Glynn Cardy
Sat 24 Dec
As the year rushes towards the end there are numerous commentators talking about the best and worst of the year, the successes and the failures, of both individuals and governments. While you might think this is a strange ritual to engage in – as each writer has different understandings of ‘worst’, ‘failure’, ‘best’, and ‘success’ – I view it through the lens of hope.
What does hope look like, feel like, for individuals, groups and countries?
2016 has been a hard year for many Kiwis. There are many struggling to pay for food and housing. There are many weighed down by debt – the sort of debt that loan-sharks create when your minimum wage has gone solely on housing and some food, and then a medical crisis has hit your family.

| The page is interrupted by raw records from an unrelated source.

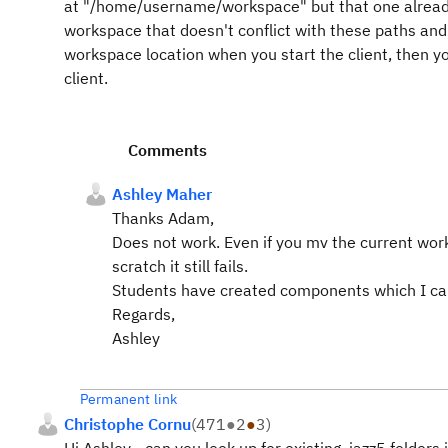
at "/home/username/workspace" but that one already 
workspace that doesn't conflict with these paths and 
workspace location when you start the client, then y
client.
Comments
Ashley Maher
Thanks Adam,
Does not work.
Even if you mv the current wo
scratch it still fails.
Students have created components which I can 
Regards,
Ashley
Permanent link
Christophe Cornu
(
471
●
2
●
3
)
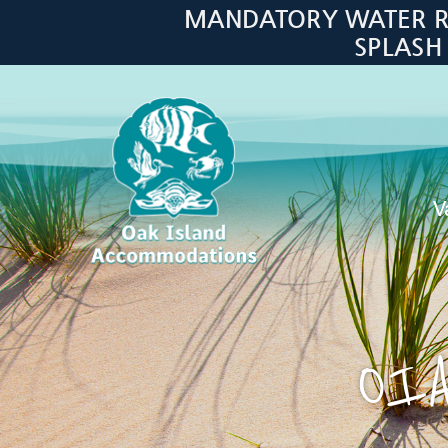
Skip to main content
MANDATORY WATER RES
SPLASH
V
Oak Island Accommodations
OIA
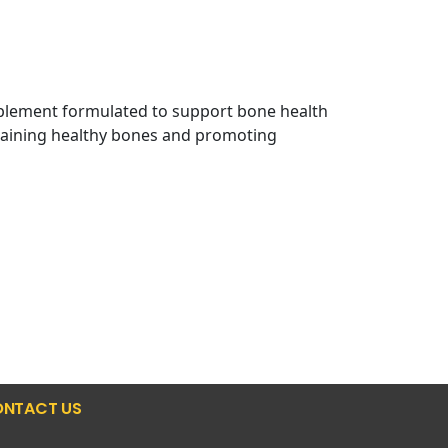
plement formulated to support bone health
intaining healthy bones and promoting
NTACT US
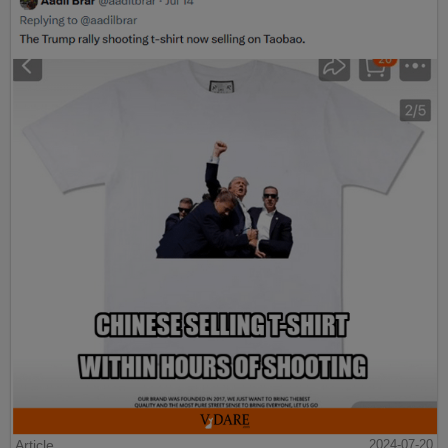
Article
2024-07-20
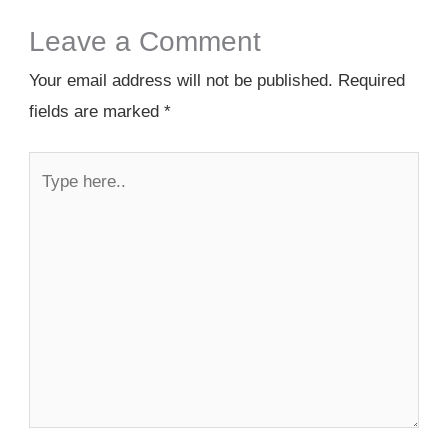
Leave a Comment
Your email address will not be published.
Required
fields are marked
*
Type
here..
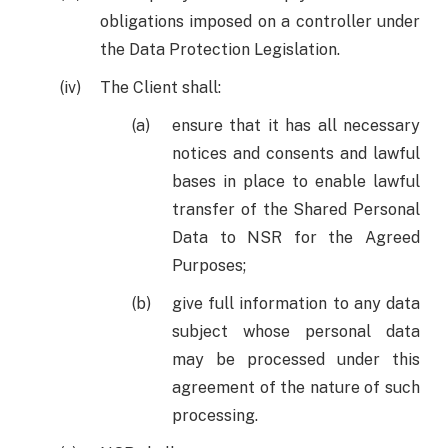
obligations imposed on a controller under
the Data Protection Legislation.
The Client shall:
ensure that it has all necessary
notices and consents and lawful
bases in place to enable lawful
transfer of the Shared Personal
Data to NSR for the Agreed
Purposes;
give full information to any data
subject whose personal data
may be processed under this
agreement of the nature of such
processing.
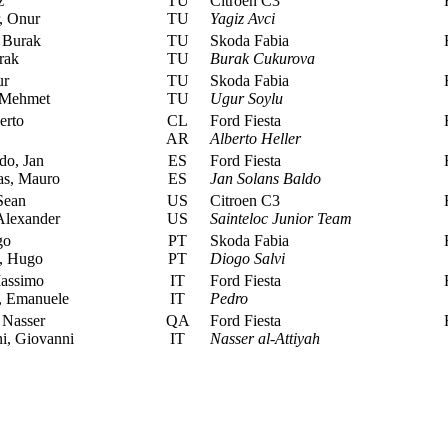
z
TU
Citroen C3
R
, Onur
TU
Yagiz Avci
 Burak
TU
Skoda Fabia
R
rak
TU
Burak Cukurova
ur
TU
Skoda Fabia
R
 Mehmet
TU
Ugur Soylu
erto
CL
Ford Fiesta
R
AR
Alberto Heller
do, Jan
ES
Ford Fiesta
R
as, Mauro
ES
Jan Solans Baldo
Sean
US
Citroen C3
R
Alexander
US
Sainteloc Junior Team
go
PT
Skoda Fabia
R
, Hugo
PT
Diogo Salvi
Massimo
IT
Ford Fiesta
R
, Emanuele
IT
Pedro
 Nasser
QA
Ford Fiesta
R
i, Giovanni
IT
Nasser al-Attiyah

In Auckland the price of houses is such that most young people will never own one, unless they have a significant inheritance, which most don’t.
In North Canterbury and Wellington the earthquakes have made life tough for many. And it will be tough for some time to come.
In the face of all this does the old Christmas stories, and the traditions grown up around them, offer any hope?
The cartoonist, Brendan Boughen, drew our Christmas billboard this year. The billboard portrays those Kiwis that have had it hard as a guy looking battered, tired and beaten, crawling along the ground towards a line that says 2017. Standing just in front of the line for 2017 looking at him are Joseph and Mary, who is holding the baby Jesus, while Joseph holds a sign that simply says ‘Joy to the World’.
The Holy Family look, frankly, ridiculous. ‘Joy to the World’? Really?? They look like they have just landed from another time and culture, having defied our border security. Is the birth of Jesus really something that will help Kiwis who are struggling? How can this foreign-looking family be at all a sign of hope? In the face of earthquakes, debt, and house prices they seem an irrelevant sideshow, a joke.
And get this: the ‘saviour’ figure is not the dad or the mum, but the baby. How silly is that? The kid can’t even do up his own shoes yet – if he has any. Wouldn’t it be better if an adult saviour arrived – like a muscular, component, executive Jesus, loaded with money and goodwill to help the beleaguered Kiwis. This redeemer could pour money and personnel into earthquake zones, increase the minimum wage, jail corrupt lenders, and set house prices at levels people could afford. He could be our strong God.
But Christmas has a weak God – a God known in fragility, vulnerability, and failure.
Let me tell you a story – the original of which comes from Bob Fulghum.
John Pierpont died a failure, according to those who measure success in terms of achievement, status, and wealth [which we all kind of do]. In 1866, at age eighty-one, he came to the end of his days a government clerk in Washington D.C.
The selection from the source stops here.